Las personas refugiadas lo han pasado muy mal durante los casi 100 días de cuarentena. Según Equilibirum CenDe, al 15 de junio, el 43% había perdido su trabajo, y el 49% enfrentaba riesgo de desalojo. Tan solo un mes después del inicio de la cuarentena, solo el 5% decía tener los recursos económicos suficientes para comprar los productos de primera necesidad. De acuerdo a un estudio que conducimos desde el CIUP (el Centro de Investigación de la Universidad del Pacífico), alrededor de 10% de los encuestados venezolanos ha sufrido hambre durante la cuarentena.
Es cierto que millones de peruanos también están sufriendo por la cuarentena y sus efectos colaterales. Pero la pandemia ha puesto a la población migrante y refugiada en una situación de mayor desprotección y vulnerabilidad por tres características claves que la diferencian de la población local: mayor informalidad, un precario estatus migratorio y la falta de redes sociales. En febrero del 2020, el 93% de nuestra muestra trabajaba sin contrato. Además, según un informe del BBVA y nuestras propias investigaciones, los venezolanos trabajan más horas y reciben sueldos más bajos que los peruanos en puestos comparables.

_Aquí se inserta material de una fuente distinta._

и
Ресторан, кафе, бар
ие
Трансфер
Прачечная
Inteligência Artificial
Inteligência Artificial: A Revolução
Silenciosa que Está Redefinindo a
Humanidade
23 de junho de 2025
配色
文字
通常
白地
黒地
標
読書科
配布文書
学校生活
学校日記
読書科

Con respecto a su precariedad legal, el Permiso Temporal de Permanencia (PTP) ya no se otorga desde finales del 2018. Según Naciones Unidas, se han presentado cerca de medio millón de solicitudes de refugio por ciudadanos venezolanos en el Perú. Hasta el día de hoy, solamente se decidieron una fracción minúscula de esos casos. La página de la Comisión Especial de Refugiados (CEPR) no estaba operativa para registrar solicitudes de forma virtual durante casi un año (hasta el día de ayer) y la única oficina de la CEPR en Lima cerró el 12 de febrero. Entre el 2014 y el 2019, se otorgaron menos de 100.000 carnets de solicitante de refugio –poco más de mil recibieron su Carnet de Extranjería como refugiado reconocido–, lo que deja a las personas solicitantes desprotegidas en la práctica.

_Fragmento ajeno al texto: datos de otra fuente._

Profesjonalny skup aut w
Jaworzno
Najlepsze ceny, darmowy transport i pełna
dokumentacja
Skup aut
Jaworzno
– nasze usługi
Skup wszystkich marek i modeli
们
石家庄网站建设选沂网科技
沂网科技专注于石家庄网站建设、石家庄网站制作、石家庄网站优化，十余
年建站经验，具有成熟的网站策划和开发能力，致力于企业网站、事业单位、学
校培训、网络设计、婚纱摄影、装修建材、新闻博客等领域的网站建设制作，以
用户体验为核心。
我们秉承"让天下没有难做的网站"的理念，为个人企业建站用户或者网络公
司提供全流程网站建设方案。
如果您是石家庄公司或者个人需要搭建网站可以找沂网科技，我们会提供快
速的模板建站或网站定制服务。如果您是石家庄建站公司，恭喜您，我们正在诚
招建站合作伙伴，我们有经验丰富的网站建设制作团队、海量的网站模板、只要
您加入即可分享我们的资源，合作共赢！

Pese a que el Estado ha dispuesto la atención de todos en el contexto del COVID-19, encontrarse en situación irregular o bajo un estatus migratorio precario puede llevar a que las personas no acudan a las autoridades. En la primera semana de junio, el 65% de nuestros entrevistados indicó que sentirían miedo, angustia o estrés en caso de necesitar asistencia médica. A todo eso se suma que muchos venezolanos no cuentan con familiares, amigos o conocidos que puedan ofrecerles mecanismos de apoyo, sea económico, en vivienda o en términos emocionales. Están solos y esto impacta en su salud mental. En abril, el 41% de nuestros entrevistados presentaba señales de ansiedad y el 29%, de depresión.

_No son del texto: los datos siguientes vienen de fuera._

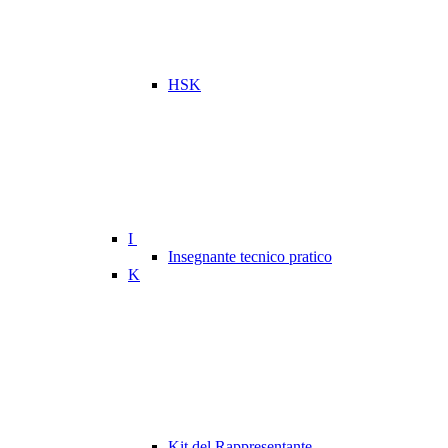
HSK
I
Insegnante tecnico pratico
K
Kit del Rappresentante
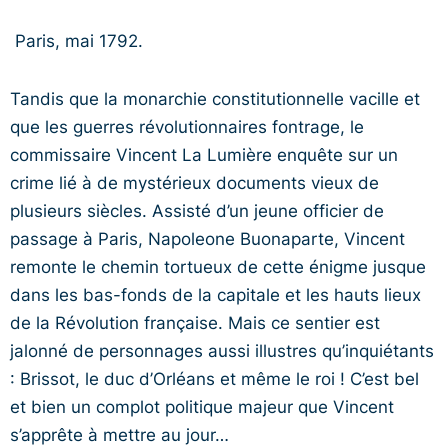
Paris, mai 1792.
Tandis que la monarchie constitutionnelle vacille et
que les guerres révolutionnaires fontrage, le
commissaire Vincent La Lumière enquête sur un
crime lié à de mystérieux documents vieux de
plusieurs siècles. Assisté d’un jeune officier de
passage à Paris, Napoleone Buonaparte, Vincent
remonte le chemin tortueux de cette énigme jusque
dans les bas-fonds de la capitale et les hauts lieux
de la Révolution française. Mais ce sentier est
jalonné de personnages aussi illustres qu’inquiétants
: Brissot, le duc d’Orléans et même le roi ! C’est bel
et bien un complot politique majeur que Vincent
s’apprête à mettre au jour…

Para salvar vidas, el Gobierno Peruano arriesgó el colapso económico del país. Sin embargo, no incluyó a alrededor de un millón de personas migrantes y refugiados en programas de apoyo económico. Se han presentado casos de migrantes que quedaron excluidos de la entrega de alimentos y productos de primera necesidad (hasta el caso absurdo de llegar a denegarles mascarillas). El virus florece bajo condiciones de vulnerabilidad y no distingue por nacionalidad. Por ende, nosotros tampoco nos podemos dar el lujo de hacerlo. La nueva convivencia debe incluir a todos los residentes del Perú.
Nota del editor: Esta columna forma parte de una serie de artículos en la que distintos especialistas, invitados por el área de Opinión de El Comercio, reflexionan sobre cómo la cuarentena que hoy cumple 100 días ha impactado en diversos ámbitos de nuestra sociedad.